You need to own your own career and be open to the possibilities – this is the advice I have often given others over the years. It applies whether you are early, mid or late career.
I announced my resignation as CIO at the University of Michigan Hospitals and Health Centers this week. As you can tell from my profile, with 30 plus years in HIT management, I’m neither early nor mid-career.
I have considered for some time what I want my next chapter to be, in both my professional and personal life. I want to live close to my daughters and grandchildren in New England so I can spend more time with them. I want more flexibility in my work with the potential to work less than full-time over the course of a year, and I want to do work I really enjoy.
I’ve decided that this means a mix of consulting, coaching, and interim management work. The first opportunity to start a new chapter has presented itself so I’ve decided it’s time to make the change. In a few weeks I’ll be starting an engagement as interim CIO for a large health system working through Next Wave Health Advisors, an advisory services firm made up of established leaders in health information technology.

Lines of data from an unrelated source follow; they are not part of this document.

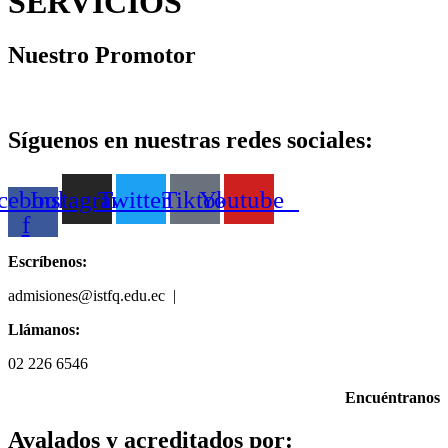
SERVICIOS
Nuestro Promotor
Síguenos en nuestras redes sociales:
cebook-
Instagram
Twitter
Tiktok
Youtube
f
Escríbenos:
admisiones@istfq.edu.ec |
099 512 5827
Llámanos:
02 226 6546
Encuéntranos
Avalados y acreditados por: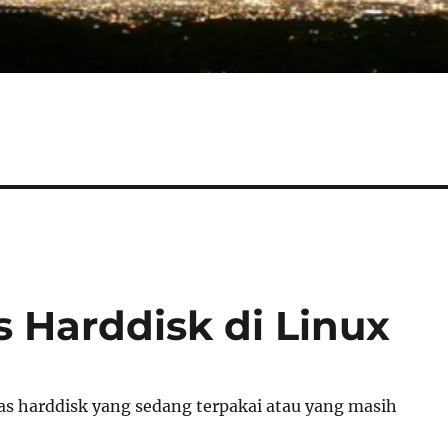
s Harddisk di Linux
tas harddisk yang sedang terpakai atau yang masih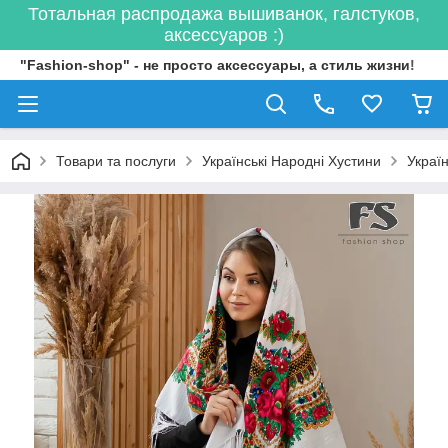
Тотальная распродажа вышиванок, галстуков,
аксессуаров :)
"Fashion-shop" - не просто аксессуары, а стиль жизни!
Товари та послуги
Українські Народні Хустини
Украї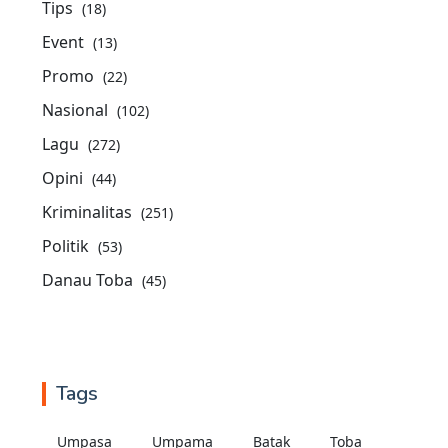
Tips
(18)
Event
(13)
Promo
(22)
Nasional
(102)
Lagu
(272)
Opini
(44)
Kriminalitas
(251)
Politik
(53)
Danau Toba
(45)
Tags
Umpasa
Umpama
Batak
Toba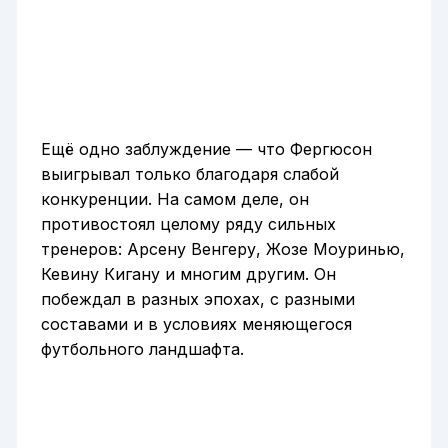
Ещё одно заблуждение — что Фергюсон
выигрывал только благодаря слабой
конкуренции. На самом деле, он
противостоял целому ряду сильных
тренеров: Арсену Венгеру, Жозе Моуринью,
Кевину Кигану и многим другим. Он
побеждал в разных эпохах, с разными
составами и в условиях меняющегося
футбольного ландшафта.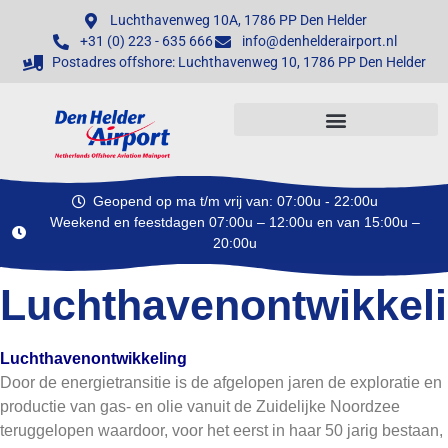
Luchthavenweg 10A, 1786 PP Den Helder
+31 (0) 223 - 635 666
info@denhelderairport.nl
Postadres offshore: Luchthavenweg 10, 1786 PP Den Helder
Geopend op ma t/m vrij van: 07:00u - 22:00u
Weekend en feestdagen 07:00u – 12:00u en van 15:00u –
20:00u
Luchthavenontwikkel
Luchthavenontwikkeling
Door de energietransitie is de afgelopen jaren de exploratie en
productie van gas- en olie vanuit de Zuidelijke Noordzee
teruggelopen waardoor, voor het eerst in haar 50 jarig bestaan,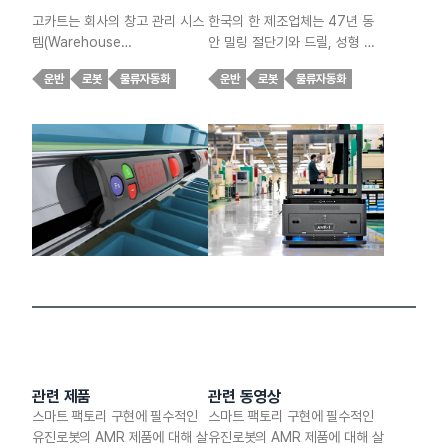
과 안전성을 향상
삭 공구 제조업체
고카트는 회사의 창고 관리 시스
한국의 한 제조업체는 47년 동
시키는 유진로봇
템(Warehouse
안 밀링 절단기와 드릴, 성형 공
Management System,
구 등 절삭 공구 제품 분야에서
고카트 AMR
운반
로봇
물류자동화
운반
로봇
물류자동화
WMS)과 주문 선별 솔루션 및
혁신을 선도해 왔습니다. 창립 이
DPS 시스템에 완전히 통합되어
래 지속적인 개선, 품질에 대한
지정된 지점으로 자동으로 이동
헌신, 최신 기술의 발전에 적응해
하여 지정된 구역에 고정 작업자
온 이 기업은 이제 유진로봇 고카
가 주문을 받아 이행하고 상품을
트 AMR을 도입하여 새로운 혁
최종 포장 구역으로 운반할 수 있
신의 물결을 받아들이고 있습니
도록 지원합니다. 도입 후 3개월
다.
이 지난 현재, 물류 창고에서는
상당한 개선이 이루어졌습니다.
관련 제품
관련 동영상
스마트 팩토리 구현에 필수적인
스마트 팩토리 구현에 필수적인
유진로봇의 AMR 제품에 대해 살
유진로봇의 AMR 제품에 대해 살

As a founding advisor I have done a coaching engagement and spent a few hours advising technology start-ups this past year while still working full-time as a CIO.
Looking back over the past three years at UMHS, I am extremely proud of the significant work my team has done to serve our patients and their families. And I am very proud of the many changes we’ve made together to improve our IT department. This could not have happened without the dedication and talent of the entire team.
One of the key responsibilities of senior leaders is to build a strong leadership team – I have full confidence that our IT leaders will be able to build on the great work we’ve been doing in the coming year. Our health system CMIO, Dr. Andrew Rosenberg, who also serves as an executive director for reporting and analytics on my IT team will serve as interim CIO when I leave. This continuity of leadership will be important for both the department and our internal customers.
I look forward to learning a new health system and working with their IT team while serving as their interim CIO for the next several months. Following this first interim engagement, I expect to do more interim management work. I also look forward to doing leadership coaching as well as lean consulting and coaching – two of my passions. I’m excited about the many innovations in health care and the great potential of applying technology solutions from other industries. I also plan to advise technology start-ups who are moving into health care. I will continue to speak where invited, and I will keep up my weekly blog.
A new year and a next chapter! And many more blog posts to come!